Extracted data entries:
------------------------------------------------------------

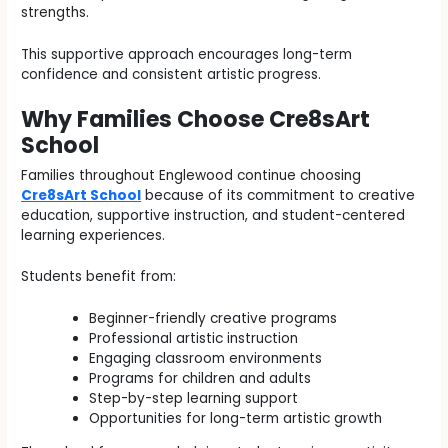
strengths.
This supportive approach encourages long-term
confidence and consistent artistic progress.
Why Families Choose Cre8sArt
School
Families throughout Englewood continue choosing
Cre8sArt School
because of its commitment to creative
education, supportive instruction, and student-centered
learning experiences.
Students benefit from:
Beginner-friendly creative programs
Professional artistic instruction
Engaging classroom environments
Programs for children and adults
Step-by-step learning support
Opportunities for long-term artistic growth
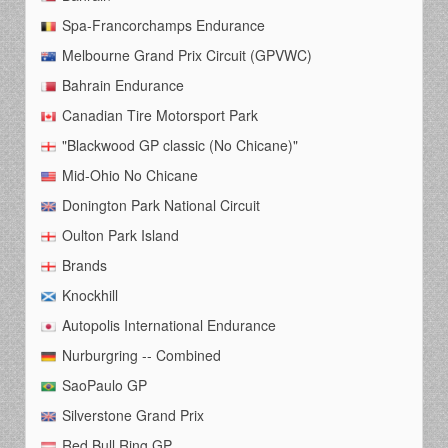
Spa-Francorchamps Endurance
Melbourne Grand Prix Circuit (GPVWC)
Bahrain Endurance
Canadian Tire Motorsport Park
"Blackwood GP classic (No Chicane)"
Mid-Ohio No Chicane
Donington Park National Circuit
Oulton Park Island
Brands
Knockhill
Autopolis International Endurance
Nurburgring -- Combined
SaoPaulo GP
Silverstone Grand Prix
Red Bull Ring GP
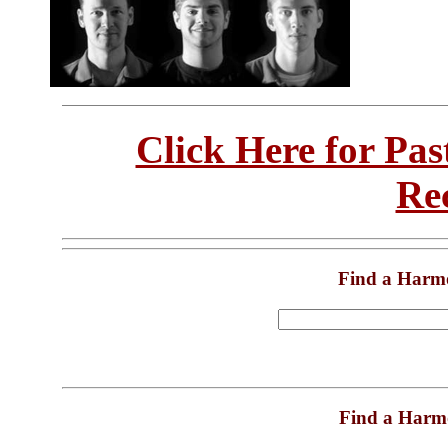
Click Here for Pa
Re
Find a Harm
Find a Harm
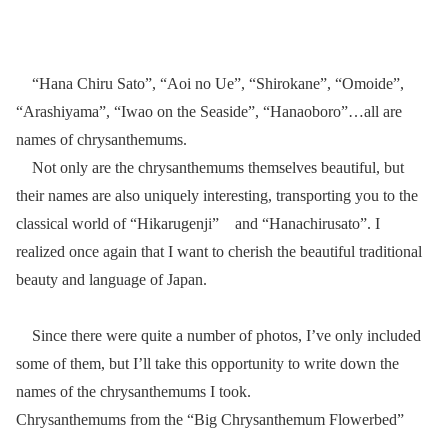
“Hana Chiru Sato”, “Aoi no Ue”, “Shirokane”, “Omoide”,
“Arashiyama”, “Iwao on the Seaside”, “Hanaoboro”…all are
names of chrysanthemums.
Not only are the chrysanthemums themselves beautiful, but
their names are also uniquely interesting, transporting you to the
classical world of “Hikarugenji” and “Hanachirusato”. I
realized once again that I want to cherish the beautiful traditional
beauty and language of Japan.
Since there were quite a number of photos, I’ve only included
some of them, but I’ll take this opportunity to write down the
names of the chrysanthemums I took.
Chrysanthemums from the “Big Chrysanthemum Flowerbed”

------------------------------------------------------------

● **EXERCISE PROMPT**: From the first line to the last, set down the records exactly, leaving out images.

● **ANSWER TO THE EXERCISE**:
strengths.
This supportive approach encourages long-term
confidence and consistent artistic progress.
Why Families Choose Cre8sArt
School
Families throughout Englewood continue choosing
Cre8sArt School
because of its commitment to creative
education, supportive instruction, and student-centered
learning experiences.
Students benefit from:
Beginner-friendly creative programs
Professional artistic instruction
Engaging classroom environments
Programs for children and adults
Step-by-step learning support
Opportunities for long-term artistic growth
Spa-Francorchamps Endurance
Melbourne Grand Prix Circuit (GPVWC)
Bahrain Endurance
Canadian Tire Motorsport Park
"Blackwood GP classic (No Chicane)"
Mid-Ohio No Chicane
Donington Park National Circuit
Oulton Park Island
Brands
Knockhill
Autopolis International Endurance
Nurburgring -- Combined
SaoPaulo GP
Silverstone Grand Prix
Red Bull Ring GP
Click Here for Pa
Re
Find a Harm
Find a Harm
“Hana Chiru Sato”, “Aoi no Ue”, “Shirokane”, “Omoide”,
“Arashiyama”, “Iwao on the Seaside”, “Hanaoboro”…all are
names of chrysanthemums.
Not only are the chrysanthemums themselves beautiful, but
their names are also uniquely interesting, transporting you to the
classical world of “Hikarugenji” and “Hanachirusato”. I
realized once again that I want to cherish the beautiful traditional
beauty and language of Japan.
Since there were quite a number of photos, I’ve only included
some of them, but I’ll take this opportunity to write down the
names of the chrysanthemums I took.
Chrysanthemums from the “Big Chrysanthemum Flowerbed”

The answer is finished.